- Italian: Gli Amanti Latini
- Directed by: Mario Costa
- Written by: Bruno Corbucci Giovanni Grimaldi
- Produced by: Thomas Sagone
- Starring: Totò Franco Franchi Ciccio Ingrassia
- Cinematography: Alberto Fusi
- Edited by: Gianmaria Messeri
- Music by: Carlo Savina
- Distributed by: Euro International Films
- Release date: 1965;
- Running time: 95 minutes
- Country: Italy
- Language: Italian

= Latin Lovers (1965 film) =

Latin Lovers (Gli Amanti Latini) is a 1965 Italian comedy film directed by Mario Costa.

==Plot==
The film is composed of five episodes in which is shown the love of the Italians in the 60s. Among the low quality of love stories, the episode stands out with Totò: Amore e morte (Love and death).

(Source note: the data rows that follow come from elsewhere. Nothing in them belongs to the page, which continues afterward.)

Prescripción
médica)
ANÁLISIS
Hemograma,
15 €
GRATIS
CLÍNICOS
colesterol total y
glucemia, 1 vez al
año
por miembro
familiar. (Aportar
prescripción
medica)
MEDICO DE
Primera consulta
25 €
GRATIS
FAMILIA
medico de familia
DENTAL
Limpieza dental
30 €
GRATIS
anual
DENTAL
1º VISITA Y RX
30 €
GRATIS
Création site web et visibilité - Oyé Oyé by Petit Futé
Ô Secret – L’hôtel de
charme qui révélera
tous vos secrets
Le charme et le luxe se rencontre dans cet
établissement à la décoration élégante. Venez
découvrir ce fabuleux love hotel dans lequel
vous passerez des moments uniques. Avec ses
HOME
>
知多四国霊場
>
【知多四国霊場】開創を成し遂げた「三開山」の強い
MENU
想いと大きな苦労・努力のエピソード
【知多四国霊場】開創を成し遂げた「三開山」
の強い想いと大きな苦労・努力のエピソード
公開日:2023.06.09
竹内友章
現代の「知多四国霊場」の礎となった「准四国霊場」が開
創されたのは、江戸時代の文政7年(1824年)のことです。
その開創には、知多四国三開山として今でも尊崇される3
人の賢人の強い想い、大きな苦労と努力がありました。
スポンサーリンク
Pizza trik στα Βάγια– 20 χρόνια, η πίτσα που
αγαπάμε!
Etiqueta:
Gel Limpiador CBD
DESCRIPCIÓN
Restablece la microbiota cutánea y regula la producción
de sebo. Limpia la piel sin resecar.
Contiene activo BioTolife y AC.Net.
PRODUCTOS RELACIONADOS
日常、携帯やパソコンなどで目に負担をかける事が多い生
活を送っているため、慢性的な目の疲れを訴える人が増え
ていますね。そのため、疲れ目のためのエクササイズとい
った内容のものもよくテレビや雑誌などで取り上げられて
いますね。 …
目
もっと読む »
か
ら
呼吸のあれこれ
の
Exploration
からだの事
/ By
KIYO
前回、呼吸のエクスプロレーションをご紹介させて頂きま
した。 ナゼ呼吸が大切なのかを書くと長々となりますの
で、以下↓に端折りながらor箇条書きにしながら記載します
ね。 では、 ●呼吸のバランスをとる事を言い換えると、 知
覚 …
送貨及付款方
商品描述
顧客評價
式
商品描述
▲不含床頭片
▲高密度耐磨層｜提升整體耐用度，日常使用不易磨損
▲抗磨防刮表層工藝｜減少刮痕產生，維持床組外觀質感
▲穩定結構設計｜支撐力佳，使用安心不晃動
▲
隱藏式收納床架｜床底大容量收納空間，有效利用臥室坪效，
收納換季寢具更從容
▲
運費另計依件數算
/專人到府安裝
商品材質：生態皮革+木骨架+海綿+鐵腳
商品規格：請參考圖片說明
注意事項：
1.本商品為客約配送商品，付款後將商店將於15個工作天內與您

==Segment: Love and death==
Antonio Gargiulo is a poor accountant who goes to the hospital to collect medical records, suspecting that he has a serious bad health. But he's fine: really bad is the grandfather of a girl who does not give peace for the bad news. Antonio is sorry and tries to console her by offering to exchange the medical records so the old man, discovering he is healthy, will die happy. She accepts, and at the same time falls in love with Antonio who, wanting to have fun with her, sends the clinic record in accounting to lend him the money from the board immediately.

==Cast==
- Toni Ucci as Augusto (segment "La grande conquista")
- Vittorio Congia as Maurizio (segment "La grande conquista")
- Alicia Brandet as Ursula (segment "La grande conquista")
- Eva Gioia as Elisabeth (segment "La grande conquista")
- Gisella Sofio as Miss Beata (segment "Il telefono consolatore")
- Aldo Giuffrè as Arminio (segment "Il telefono consolatore")
- Lina Maryan as Carmelina (segment "Il telefono consolatore") (as Gara Granda)
- Antonietta Tefri - (segment "Il telefono consolatore")
- Nino Marchetti as Riccardo (segment "Il telefono consolatore")
- Luigi Tosi - (segment "Il telefono consolatore")
- Daniela Surina - (segment "Il telefono consolatore")
- Aldo Puglisi as Saro (segment "L'irreparabile")
- Jolanda Modio as Lucia Trapani (segment "L'irreparabile")
- Enzo Garinei as Fifì (segment "L'irreparabile")
- Carlo Sposito as L'amico di Fifì (segment "L'irreparabile") (as Carletto Sposito)
- Armando Curcio - (segment "L'irreparabile")
- Nino Musco - (segment "L'irreparabile")
- Pietro Tordi - (segment "L'irreparabile")
- Francesco Mulé as Lawyer (segment "L'irreparabile")
- Elena Nicolai as Mrs Trapani (segment "L'irreparabile")
- Totò as Antonio Gargiulo (segment "Amore e morte")
- Franco Franchi as Franco (segment "Gli amanti latini")
- Ciccio Ingrassia as Ciccio (segment "Gli amanti latini")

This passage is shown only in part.